For screening purposes, Pendegraft has alleged the existence of an objectively serious
medical condition. A serious condition is “one that has been diagnosed by a physician as
mandating treatment or one that is so obvious that even a lay person would easily recognize the
necessity for a doctor’s attention.” Wynn v. Southward, 251 F.3d 588, 593 (7th Cir. 2001).
Factors that indicate a serious condition include “the existence of an injury that a reasonable
doctor or patient would find important and worthy of comment or treatment; the presence of a
medical condition that significantly affects an individual’s daily activities; or the existence of
chronic and substantial pain.” Gutierrez v. Peters, 111 F.3d 1364, 1373 (7th Cir. 1997).

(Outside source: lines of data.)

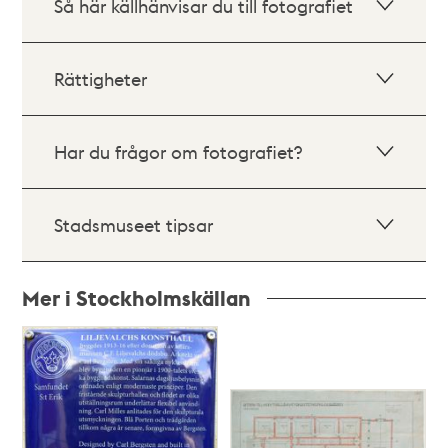
Så här källhänvisar du till fotografiet
Rättigheter
Har du frågor om fotografiet?
Stadsmuseet tipsar
Mer i Stockholmskällan
Relaterade
poster
och
teman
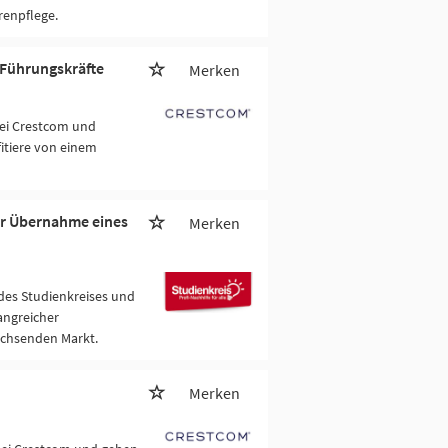
enpflege.
r Führungskräfte
Merken
bei Crestcom und
itiere von einem
ur Übernahme eines
Merken
 des Studienkreises und
fangreicher
achsenden Markt.
Merken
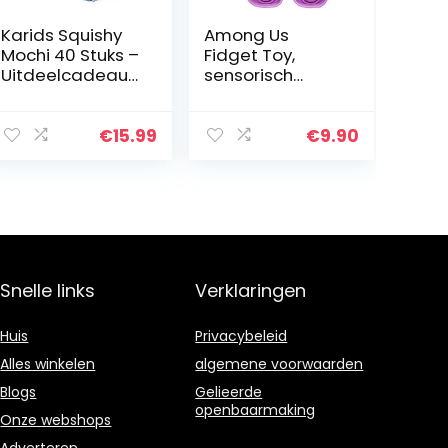
Karids Squishy
Among Us
Mochi 40 Stuks –
Fidget Toy,
Uitdeelcadeautj
sensorisch
es Voor
speelgoed, van
Kinderen
zachte siliconen,
regenboogkleur,
€
15.99
€
9.90
tactiel
speelgoed voor
volwassenen
en…
Snelle links
Verklaringen
Huis
Privacybeleid
Alles winkelen
algemene voorwaarden
Blogs
Gelieerde
openbaarmaking
Onze webshops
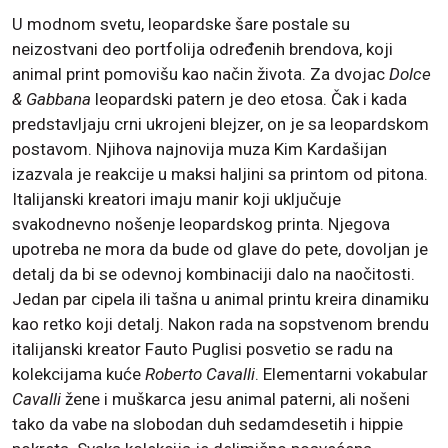
U modnom svetu, leopardske šare postale su
neizostvani deo portfolija određenih brendova, koji
animal print pomovišu kao način života. Za dvojac
Dolce
& Gabbana
leopardski patern je deo etosa. Čak i kada
predstavljaju crni ukrojeni blejzer, on je sa leopardskom
postavom. Njihova najnovija muza Kim Kardašijan
izazvala je reakcije u maksi haljini sa printom od pitona.
Italijanski kreatori imaju manir koji uključuje
svakodnevno nošenje leopardskog printa. Njegova
upotreba ne mora da bude od glave do pete, dovoljan je
detalj da bi se odevnoj kombinaciji dalo na naočitosti.
Jedan par cipela ili tašna u animal printu kreira dinamiku
kao retko koji detalj. Nakon rada na sopstvenom brendu
italijanski kreator Fauto Puglisi posvetio se radu na
kolekcijama kuće
Roberto Cavalli
. Elementarni vokabular
Cavalli
žene i muškarca jesu animal paterni, ali nošeni
tako da vabe na slobodan duh sedamdesetih i hippie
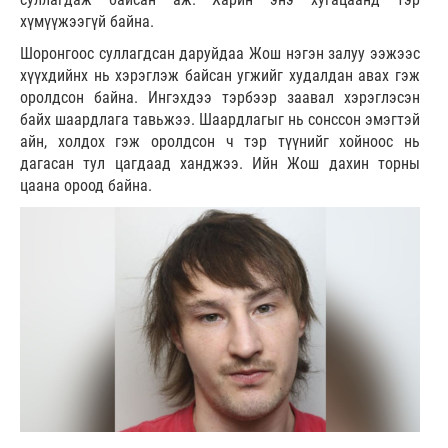
хүмүүжээгүй байна.
Шоронгоос суллагдсан даруйдаа Жош нэгэн залуу ээжээс
хүүхдийнх нь хэрэглэж байсан угжийг худалдан авах гэж
оролдсон байна. Ингэхдээ тэрбээр заавал хэрэглэсэн
байх шаардлага тавьжээ. Шаардлагыг нь сонссон эмэгтэй
айн, холдох гэж оролдсон ч тэр түүнийг хойноос нь
дагасан тул цагдаад ханджээ. Ийн Жош дахин торны
цаана ороод байна.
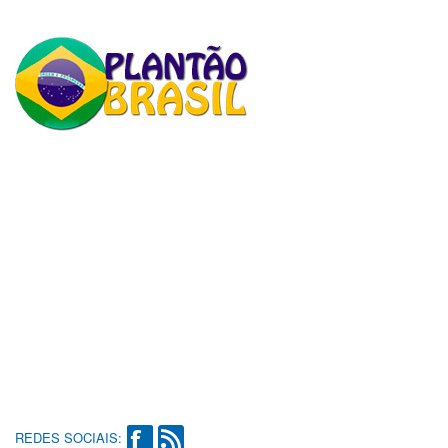
REDES SOCIAIS:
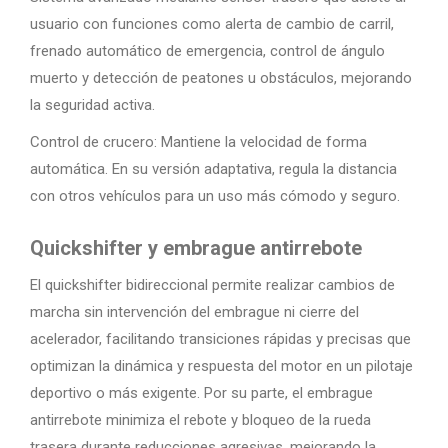
usuario con funciones como alerta de cambio de carril,
frenado automático de emergencia, control de ángulo
muerto y detección de peatones u obstáculos, mejorando
la seguridad activa.
Control de crucero: Mantiene la velocidad de forma
automática. En su versión adaptativa, regula la distancia
con otros vehículos para un uso más cómodo y seguro.
Quickshifter y embrague antirrebote
El quickshifter bidireccional permite realizar cambios de
marcha sin intervención del embrague ni cierre del
acelerador, facilitando transiciones rápidas y precisas que
optimizan la dinámica y respuesta del motor en un pilotaje
deportivo o más exigente. Por su parte, el embrague
antirrebote minimiza el rebote y bloqueo de la rueda
trasera durante reducciones agresivas, mejorando la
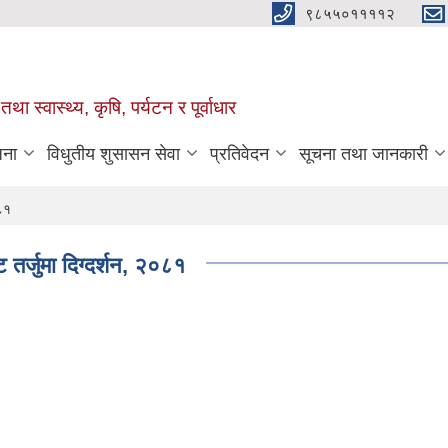
९८५५०११११२
था स्वास्थ्य, कृषि, पर्यटन र पूर्वाधार
जना
विधुतीय शुसासन सेवा
प्रतिवेदन
सूचना तथा जानकारी
०८१
तर्जुमा दिग्दर्शन, २०८१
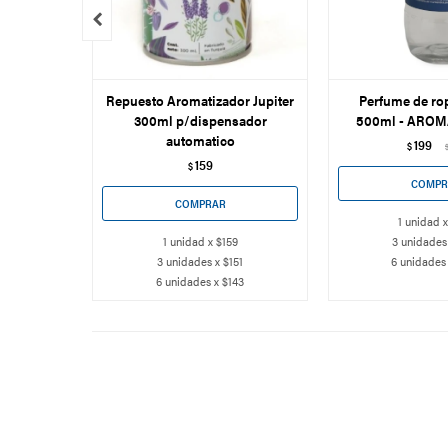

Repuesto Aromatizador Jupiter
Perfume de ro
300ml p/dispensador
500ml - AROM
automatico
199
$
159
$
1 unidad 
1 unidad x $159
3 unidades
3 unidades x $151
6 unidades
6 unidades x $143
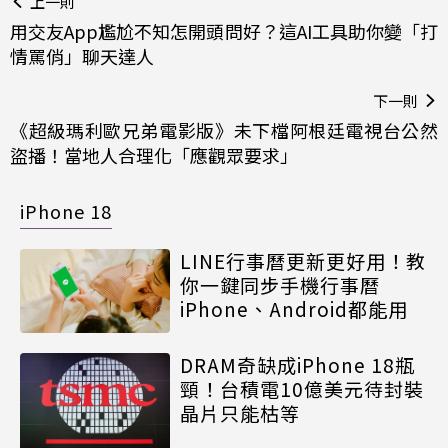
上一則
用交友App尷尬不知怎開頭問好？這AI工具助你變「打
情罵俏」聊天達人
下一則
《超級瑪利歐兄弟電影版》未下檔阿根廷電視台公然
盜播！當地人合理化「應觀眾要求」
iPhone 18
LINE行事曆更新更好用！教
你一鍵同步手機行事曆
iPhone、Android都能用
DRAM奇缺成iPhone 18瓶
頸！台積電10億美元待封裝
晶片只能枯等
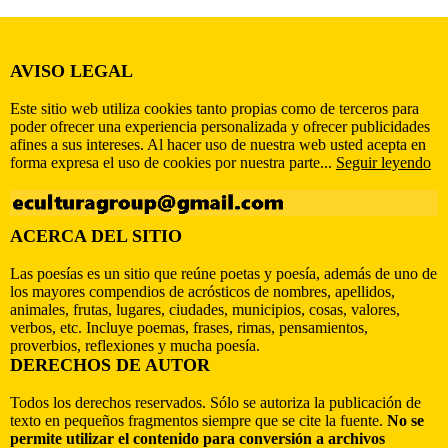
AVISO LEGAL
Este sitio web utiliza cookies tanto propias como de terceros para
poder ofrecer una experiencia personalizada y ofrecer publicidades
afines a sus intereses. Al hacer uso de nuestra web usted acepta en
forma expresa el uso de cookies por nuestra parte...
Seguir leyendo
ACERCA DEL SITIO
Las poesías es un sitio que reúne poetas y poesía, además de uno de
los mayores compendios de acrósticos de nombres, apellidos,
animales, frutas, lugares, ciudades, municipios, cosas, valores,
verbos, etc. Incluye poemas, frases, rimas, pensamientos,
proverbios, reflexiones y mucha poesía.
DERECHOS DE AUTOR
Todos los derechos reservados. Sólo se autoriza la publicación de
texto en pequeños fragmentos siempre que se cite la fuente.
No se
permite utilizar el contenido para conversión a archivos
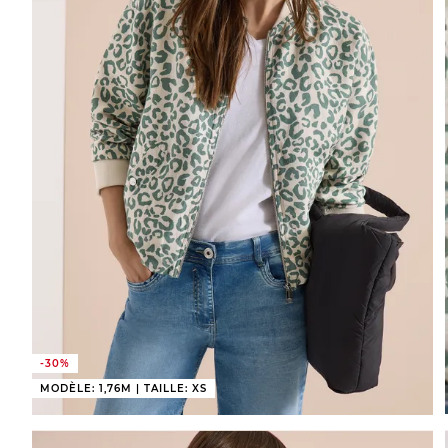
-30%
MODÈLE: 1,76M | TAILLE: XS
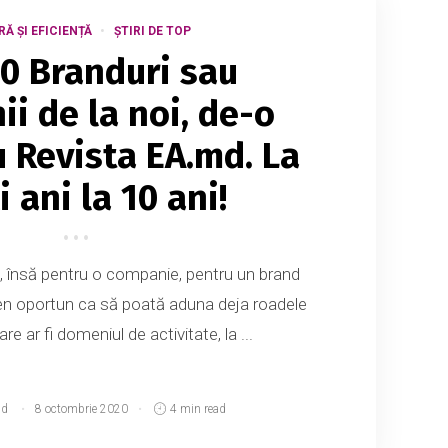
RĂ ȘI EFICIENȚĂ
ȘTIRI DE TOP
0 Branduri sau
i de la noi, de-o
 Revista EA.md. La
i ani la 10 ani!
in, însă pentru o companie, pentru un brand
en oportun ca să poată aduna deja roadele
care ar fi domeniul de activitate, la ...
md
8 octombrie 2020
4 min read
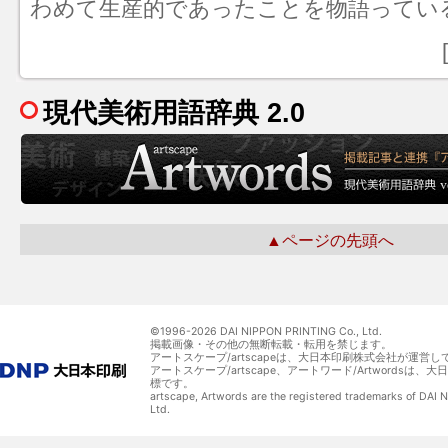
わめて生産的であったことを物語ってい
現代美術用語辞典 2.0
▲ページの先頭へ
©1996-
2026 DAI NIPPON PRINTING Co., Ltd.
掲載画像・その他の無断転載・転用を禁じます。
アートスケープ/artscapeは、大日本印刷株式会社が運営し
アートスケープ/artscape、アートワード/Artwordsは
標です。
artscape, Artwords are the registered trademarks of DAI
Ltd.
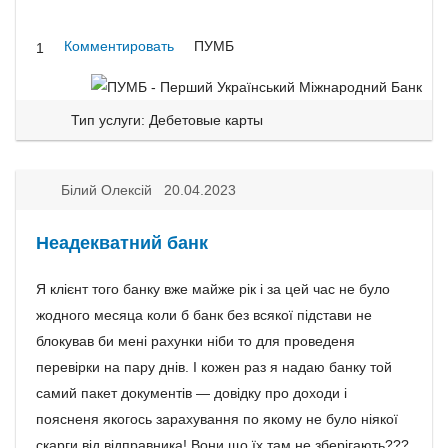
Комментировать
ПУМБ
1
Тип услуги: Дебетовые карты
Білий Олексій 20.04.2023
Неадекватний банк
Я клієнт того банку вже майже рік і за цей час не було
жодного месяца коли б банк без всякої підстави не
блокував би мені рахунки ніби то для проведеня
перевірки на пару днів. І кожен раз я надаю банку той
самий пакет документів — довідку про доходи і
поясненя якогось зарахування по якому не було ніякої
скарги від відправника! Вони що їх там не зберігають???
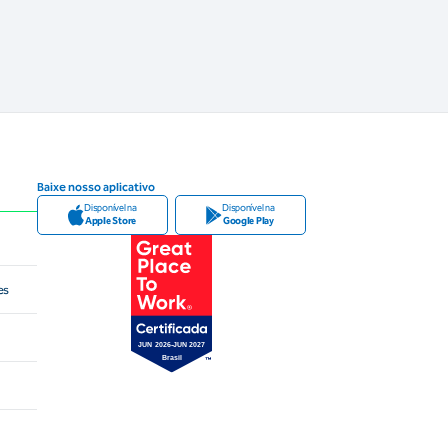
Baixe nosso aplicativo
Disponível na
Disponível na
Apple Store
Google Play
es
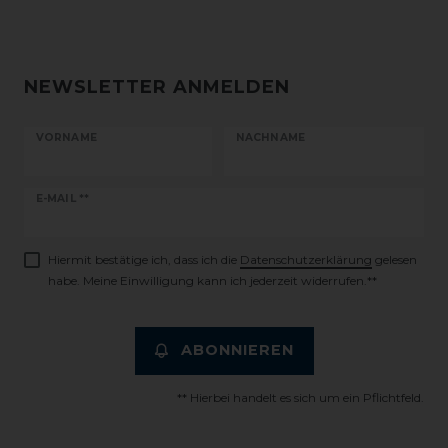
NEWSLETTER ANMELDEN
VORNAME
NACHNAME
Newsletter
E-MAIL **
Honig
Hiermit bestätige ich, dass ich die
Daten­schutz­erklärung
gelesen
habe. Meine Einwilligung kann ich jederzeit widerrufen.**
ABONNIEREN
** Hierbei handelt es sich um ein Pflichtfeld.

Here,
Pendegraft’s wound and infection-related problems qualify as serious for screening purposes.
To bring a medical claim, Pendegraft also must allege that each of the named defendants
acted in a reckless fashion in response to his condition. Estrada v. Reed, 346 Fed. App’x 87, 91
(7th Cir. 2009).
This is a defendant-by-defendant inquiry, so the Court will evaluate the
allegations against each group of defendants named in Pendegraft’s case in turn.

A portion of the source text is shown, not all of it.